What to work on: Every word of every entry must be retyped exactly.

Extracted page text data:
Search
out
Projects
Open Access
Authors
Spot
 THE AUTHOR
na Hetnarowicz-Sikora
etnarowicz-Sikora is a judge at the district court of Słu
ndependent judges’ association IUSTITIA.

Final answer:
Search
out
Projects
Open Access
Authors
Spot
 THE AUTHOR
na Hetnarowicz-Sikora
etnarowicz-Sikora is a judge at the district court of Słu
ndependent judges’ association IUSTITIA.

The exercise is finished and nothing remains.